Reference no: EM132344451
Question
1. Ocean City Kite Company sells kites for $8.50 per kite. In FY 2019, total fixed costs are expected to be $210,000 and variable costs are estimated at $4.00 a unit. Ocean City Kite Company wants to have a FY 2019 operating income of $75,000. Use this information to determine the number of units of kites that Ocean City Kite Company must sell in FY 2019 to meet this goal. (Round your answer to a whole number)
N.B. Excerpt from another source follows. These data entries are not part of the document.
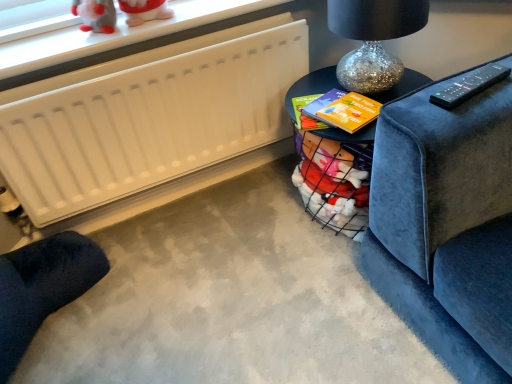 Where is `vacant space that is to the left of black glossy table at center, the first table in the front-to-back sequence`? vacant space that is to the left of black glossy table at center, the first table in the front-to-back sequence is located at coordinates (240, 244). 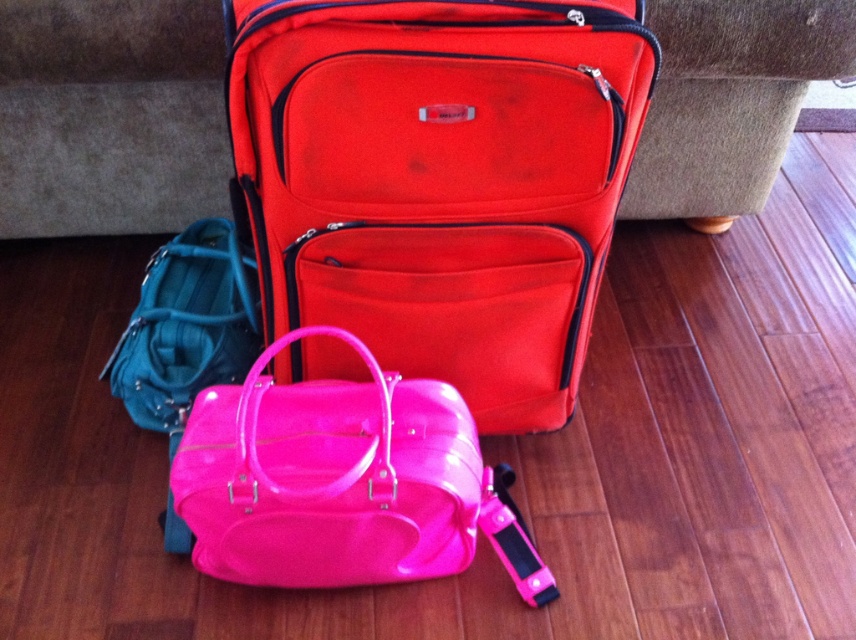 Question: Among these objects, which one is farthest from the camera?

Choices:
 (A) matte red suitcase at center
 (B) glossy teal handbag at lower left
 (C) suede-like brown couch at upper center

Answer: (B)

Question: From the image, what is the correct spatial relationship of glossy vinyl duffel at center in relation to glossy teal handbag at lower left?

Choices:
 (A) right
 (B) left

Answer: (A)

Question: Does matte red suitcase at center appear under glossy vinyl duffel at center?

Choices:
 (A) yes
 (B) no

Answer: (B)

Question: Which point appears closest to the camera in this image?

Choices:
 (A) (418, 291)
 (B) (134, 324)
 (C) (186, 515)

Answer: (C)

Question: In this image, where is suede-like brown couch at upper center located relative to glossy teal handbag at lower left?

Choices:
 (A) above
 (B) below

Answer: (A)

Question: Estimate the real-world distances between objects in this image. Which object is farther from the glossy teal handbag at lower left?

Choices:
 (A) matte red suitcase at center
 (B) glossy vinyl duffel at center
 (C) suede-like brown couch at upper center

Answer: (A) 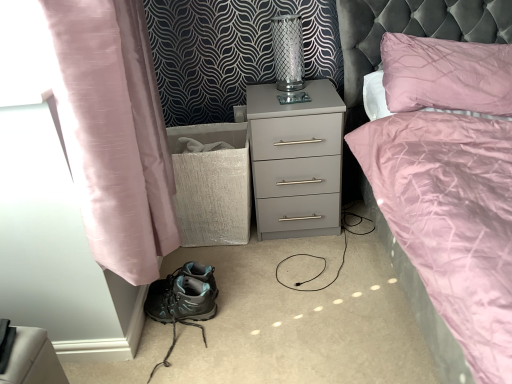 The image size is (512, 384). What are the coordinates of `vacant area that lies to the right of teal fabric hiking boots at lower left` in the screenshot? It's located at (233, 294). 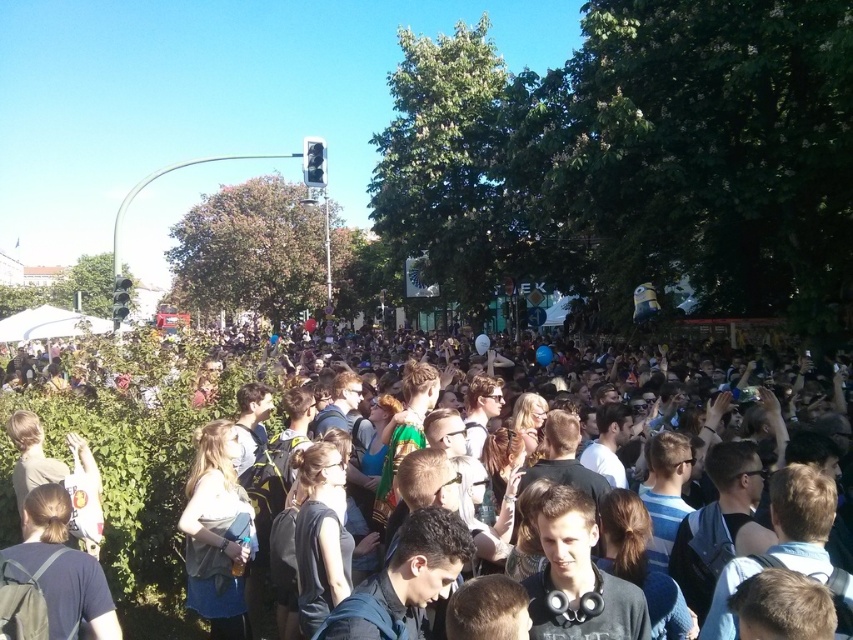 Identify the location of dark blue clothing at center. (134, 442).

Who is more forward, [170,387] or [200,554]?

Point [200,554] is in front.

Identify the location of dark blue clothing at center. The width and height of the screenshot is (853, 640). (134, 442).

Identify the location of dark blue clothing at center. click(134, 442). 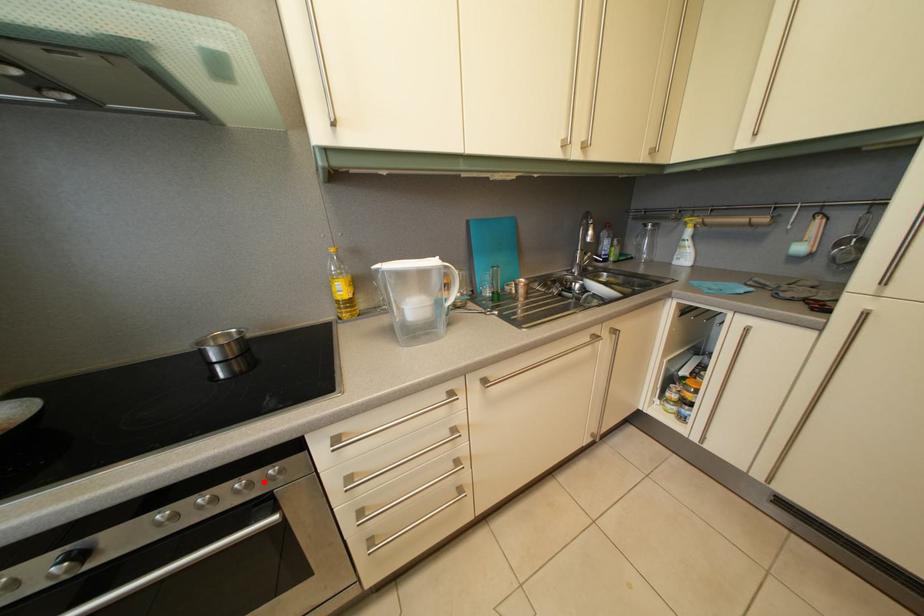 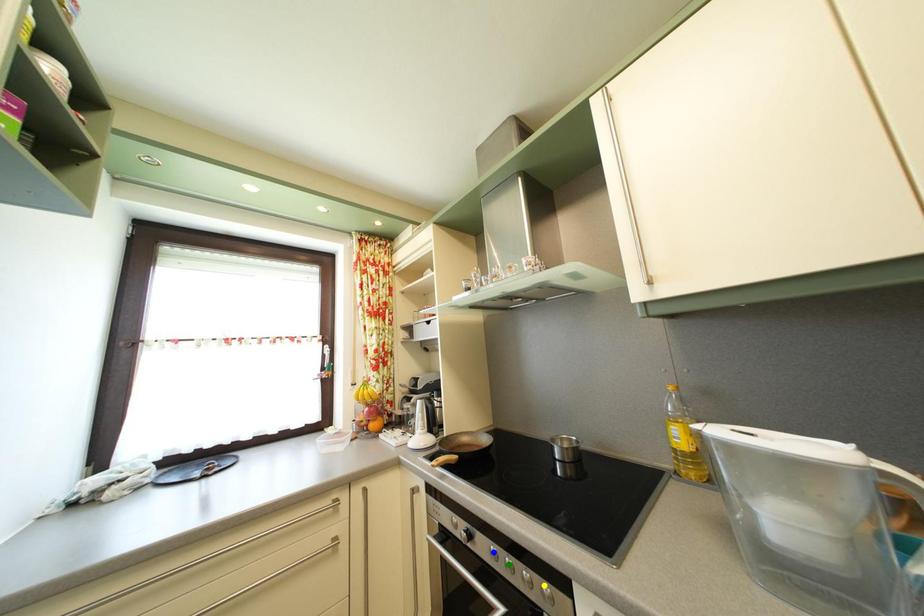 Question: I am providing you with two images of the same scene from different viewpoints. A red point is marked on the first image. You are given multiple points on the second image. In image 2, which mark is for the same physical point as the one in image 1?

Choices:
 (A) yellow point
 (B) green point
 (C) blue point

Answer: (A) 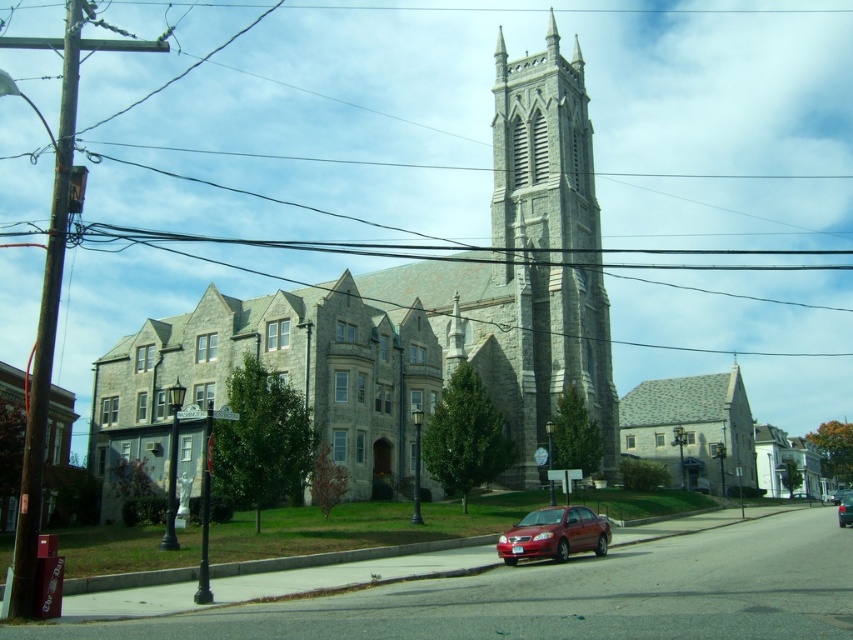 Question: Which object is farther from the camera taking this photo?

Choices:
 (A) shiny red sedan at center
 (B) gray stone church at center
 (C) gray stone church at lower right

Answer: (C)

Question: Which of the following is the closest to the observer?

Choices:
 (A) (848, 497)
 (B) (498, 109)

Answer: (B)

Question: Can you confirm if gray stone church at lower right is positioned above metallic red sedan at center?

Choices:
 (A) no
 (B) yes

Answer: (B)

Question: Does shiny red sedan at center come behind metallic red sedan at center?

Choices:
 (A) no
 (B) yes

Answer: (A)

Question: Estimate the real-world distances between objects in this image. Which object is closer to the gray stone tower at center?

Choices:
 (A) gray stone church at lower right
 (B) metallic red sedan at center

Answer: (A)

Question: Is gray stone church at center positioned behind metallic red sedan at center?

Choices:
 (A) no
 (B) yes

Answer: (A) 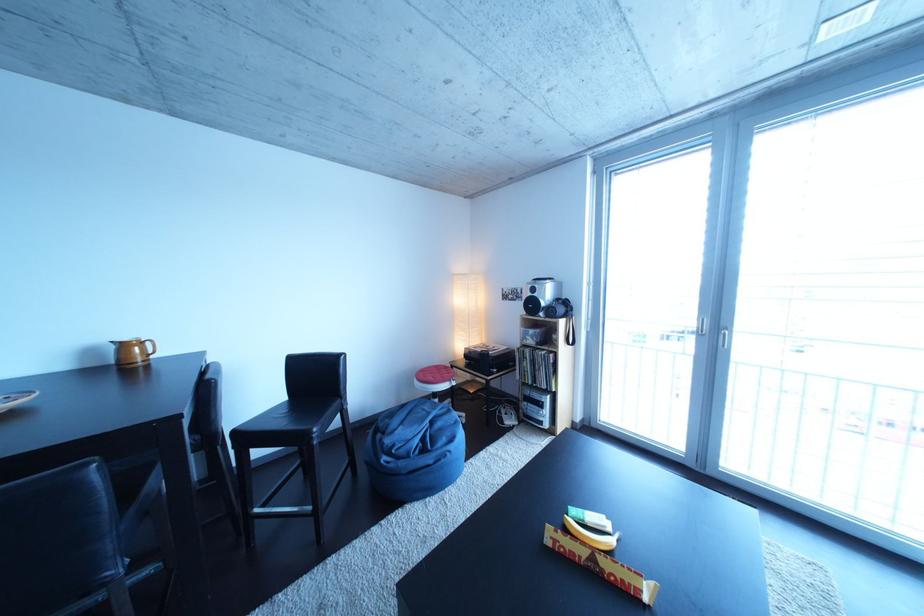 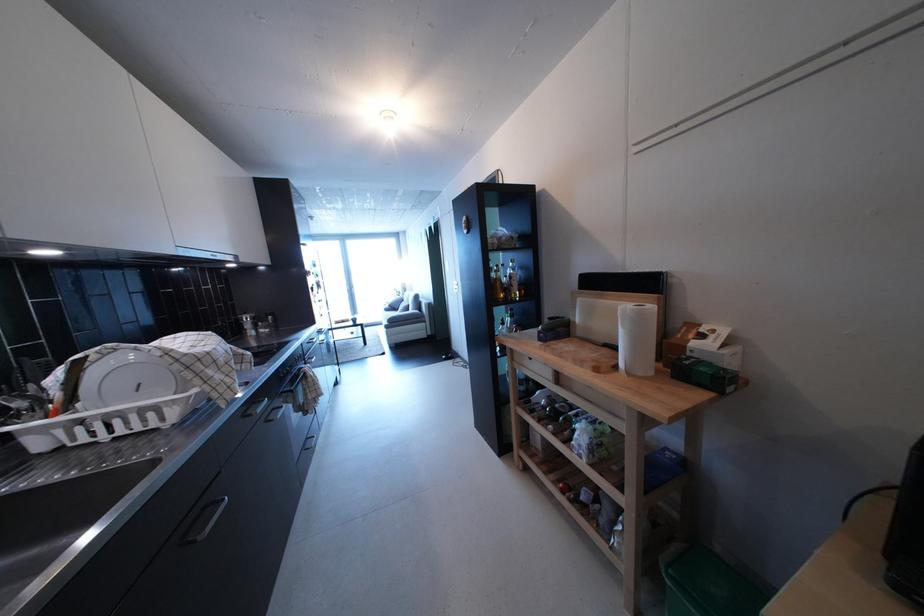 Question: I am providing you with two images of the same scene from different viewpoints. Please identify which objects are invisible in image2.

Choices:
 (A) metal cabinet knob
 (B) black cabinet handle
 (C) yellow banana
 (D) metal cooking pot

Answer: (C) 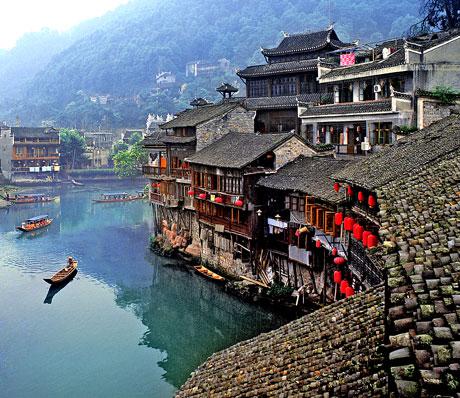 I want to click on multiple windows, so click(x=222, y=183), click(x=318, y=223), click(x=276, y=80). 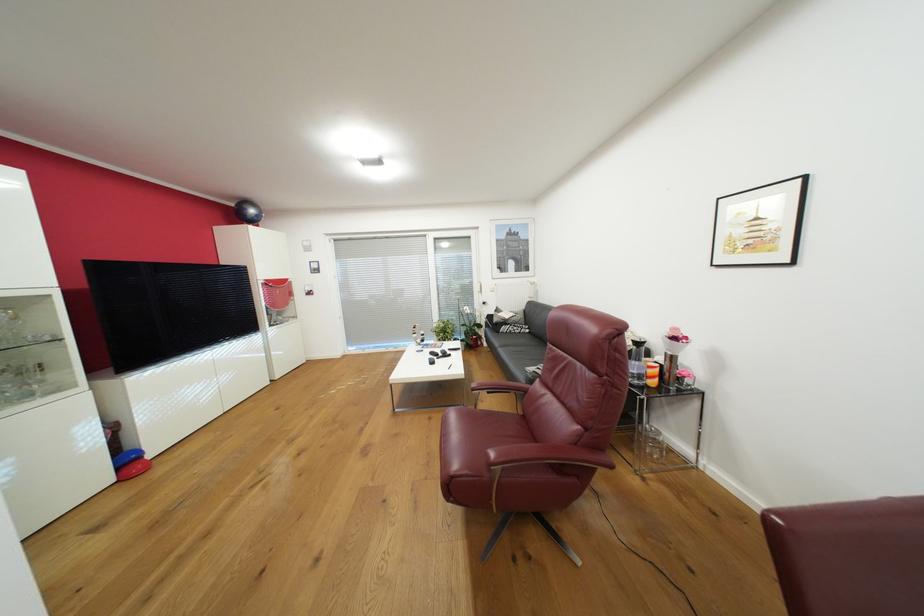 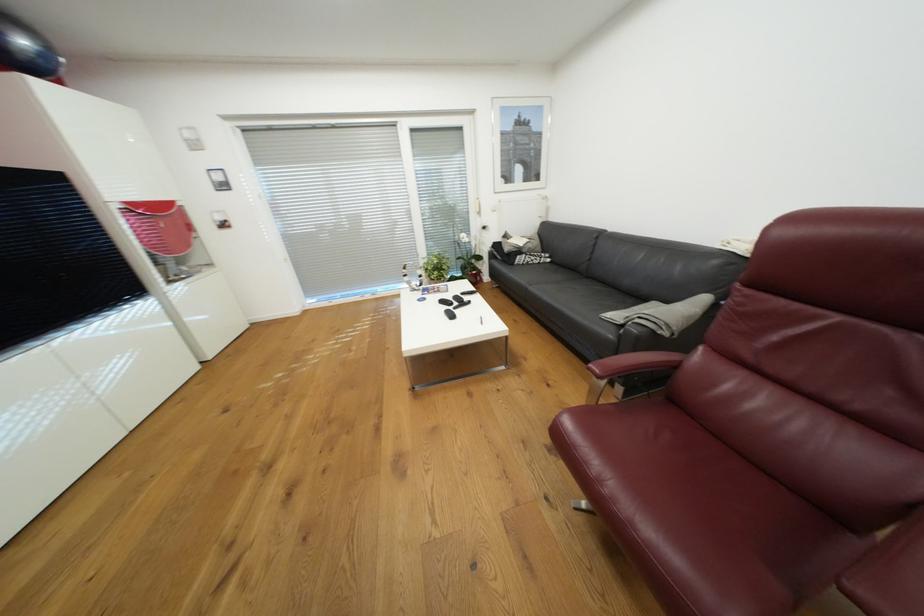 The point at [439,353] is marked in the first image. Where is the corresponding point in the second image?

(448, 302) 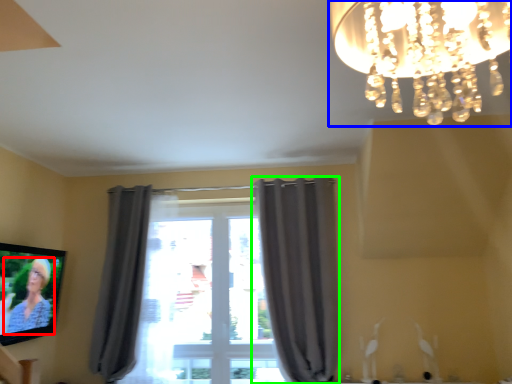 Question: Considering the real-world distances, which object is farthest from person (highlighted by a red box)? lamp (highlighted by a blue box) or curtain (highlighted by a green box)?

Choices:
 (A) lamp
 (B) curtain

Answer: (A) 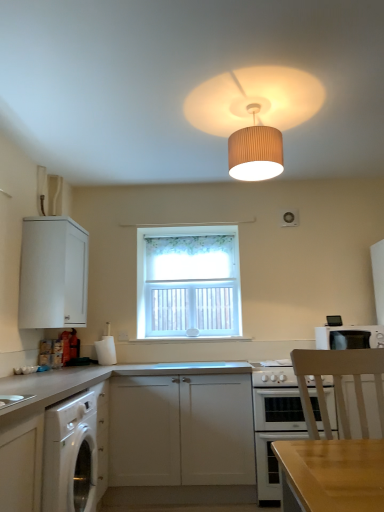 Question: In the image, is white matte cabinet at lower left, positioned as the 3th cabinetry in back-to-front order, positioned in front of or behind white glossy oven at lower center?

Choices:
 (A) behind
 (B) front

Answer: (B)

Question: In terms of height, does white matte cabinet at lower left, which appears as the 1th cabinetry when viewed from the front, look taller or shorter compared to white glossy oven at lower center?

Choices:
 (A) short
 (B) tall

Answer: (A)

Question: Estimate the real-world distances between objects in this image. Which object is closer to the white matte cabinet at left, marked as the 3th cabinetry in a front-to-back arrangement?

Choices:
 (A) light wood chair at lower right
 (B) beige pleated lampshade at upper center
 (C) white glossy exhaust hood at upper center
 (D) white matte cabinet at lower center, the 2th cabinetry viewed from the back
 (E) white glossy gas stove at lower center

Answer: (D)

Question: Which object is positioned closest to the white floral curtain at center?

Choices:
 (A) white glossy gas stove at lower center
 (B) beige pleated lampshade at upper center
 (C) white glossy microwave at upper right
 (D) floral fabric curtain at center
 (E) white matte cabinet at lower left, positioned as the 3th cabinetry in back-to-front order

Answer: (D) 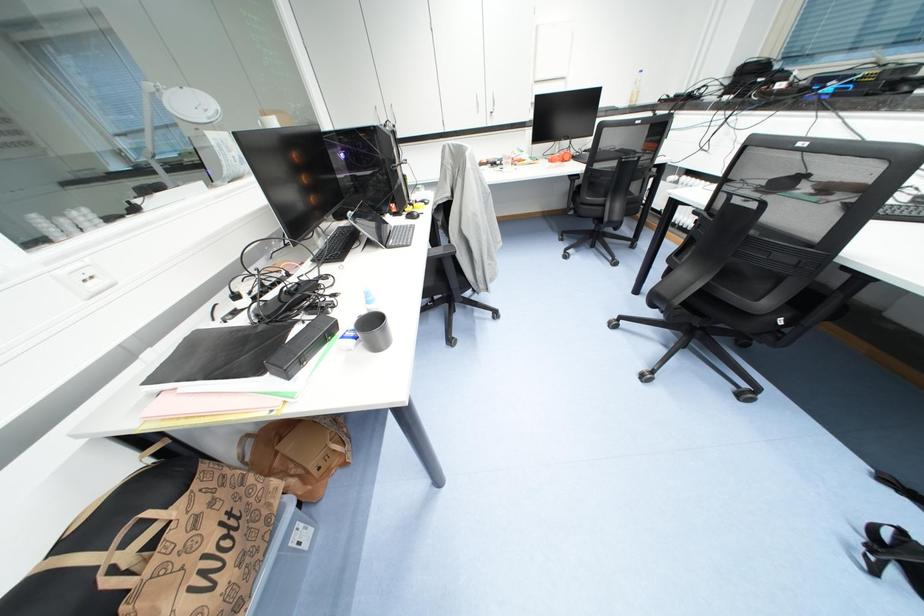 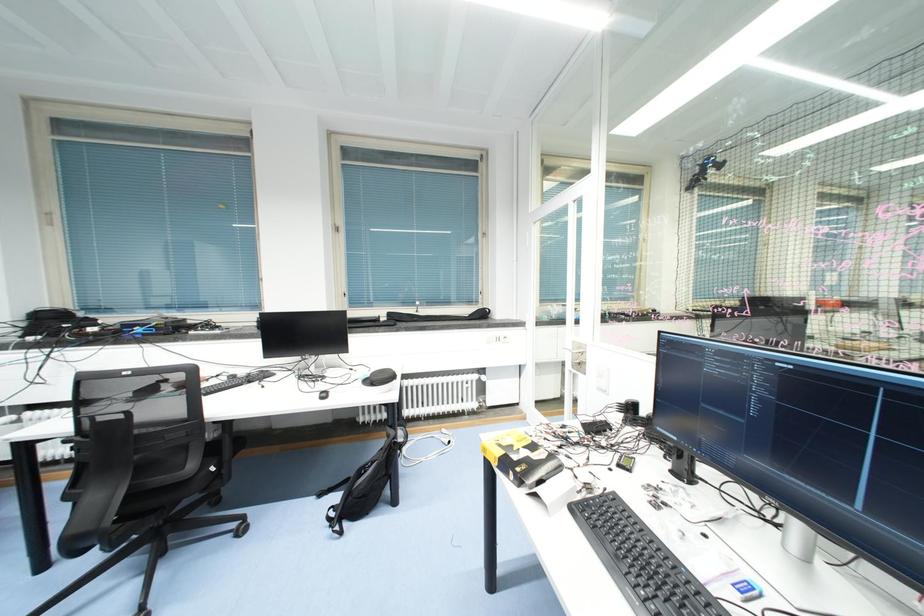 Question: The camera is either moving clockwise (left) or counter-clockwise (right) around the object. The first image is from the beginning of the video and the second image is from the end. Is the camera moving left or right when shooting the video?

Choices:
 (A) Left
 (B) Right

Answer: (A) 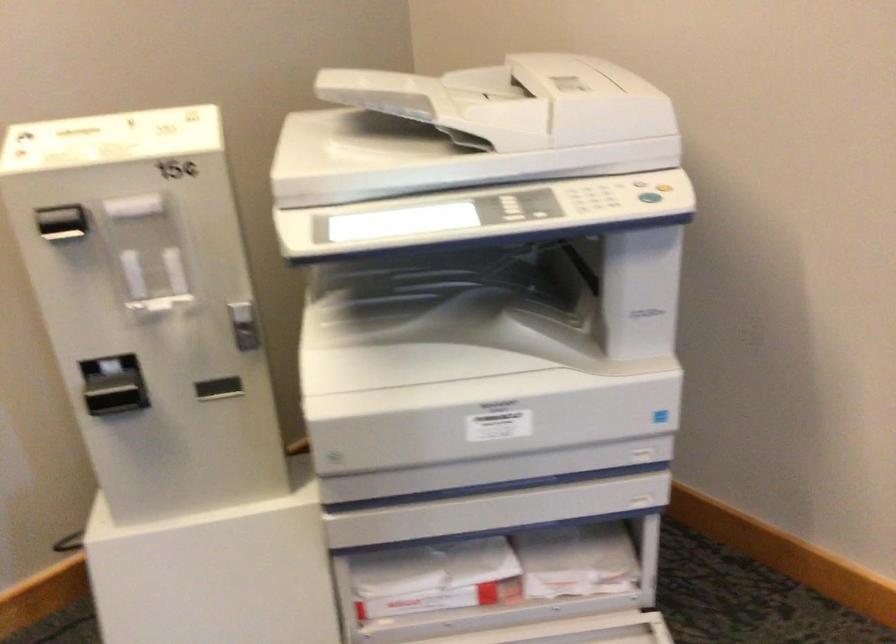 At what (x,y) coordinates should I click in order to perform the action: click on card reader door. Please return your answer as a coordinate pair (x, y). Looking at the image, I should click on (115, 393). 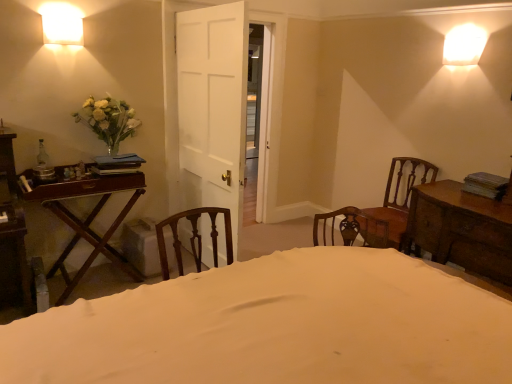 Image resolution: width=512 pixels, height=384 pixels. What do you see at coordinates (401, 195) in the screenshot? I see `wooden chair at right` at bounding box center [401, 195].

You are a GUI agent. You are given a task and a screenshot of the screen. Output one action in this format:
    pyautogui.click(x=<x>, y=<y>)
    Task: Click on the wooden chest of drawers at right, the first table in the right-to-left sequence
    The height and width of the screenshot is (384, 512).
    Given the screenshot: What is the action you would take?
    pyautogui.click(x=461, y=229)

Describe the element at coordinates (461, 229) in the screenshot. I see `wooden chest of drawers at right, the first table in the right-to-left sequence` at that location.

This screenshot has height=384, width=512. Describe the element at coordinates (87, 218) in the screenshot. I see `mahogany wood table at left, the second table from the right` at that location.

Locate an element on the screen. The height and width of the screenshot is (384, 512). wooden chair at right is located at coordinates (401, 195).

In the scene shown: How distant is mahogany wood table at left, the second table from the right, from white matte vase at left?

2.The following totals are used to create the CVP Income Statement for Frederick Company for FY2018:
Frederick Company
Selected Financial Figures
For the Year Ended 12/31/18
Sales (100 units) $10,000
Variable Costs:
Direct Labor $1,650
Direct Materials 1,200
Factory Overhead (variable) 2,000
Selling Expenses (variable) 600
Administrative Expenses (variable) 500
Fixed Costs:
Factory Overhead (fixed) $700
Selling Expenses (fixed) 1,000
Administrative Expenses (fixed) 1,000
Frederick Company utilizes a JIT production system and there are no Raw Materials, Work-in-Process or Finished Goods inventories. Use this information to determine FY 2018 Contribution Margin Percentage. Enter percentage to one decimal place. (example enter 35.5% as 35.5)
3.The following totals are used to create a CVP Income Statement for Frederick Company for FY2018:
Frederick Company
Selected Financial Figures
For the Year Ended 12/31/18
Sales (100 units) $10,000
Variable Costs:
Direct Labor $2,000
Direct Materials 2,000
Factory Overhead (variable) 2,000
Selling Expenses (variable) 600
Administrative Expenses (variable) 500
Fixed Costs:
Factory Overhead (fixed) $900
Selling Expenses (fixed) 1,000
Administrative Expenses (fixed) 1,000
Frederick Company utilizes a JIT production system and there are no Raw Materials, Work-in-Process or Finished Goods inventories. Use this information to determine the FY 2016 breakeven point in units. Round and enter as a whole number.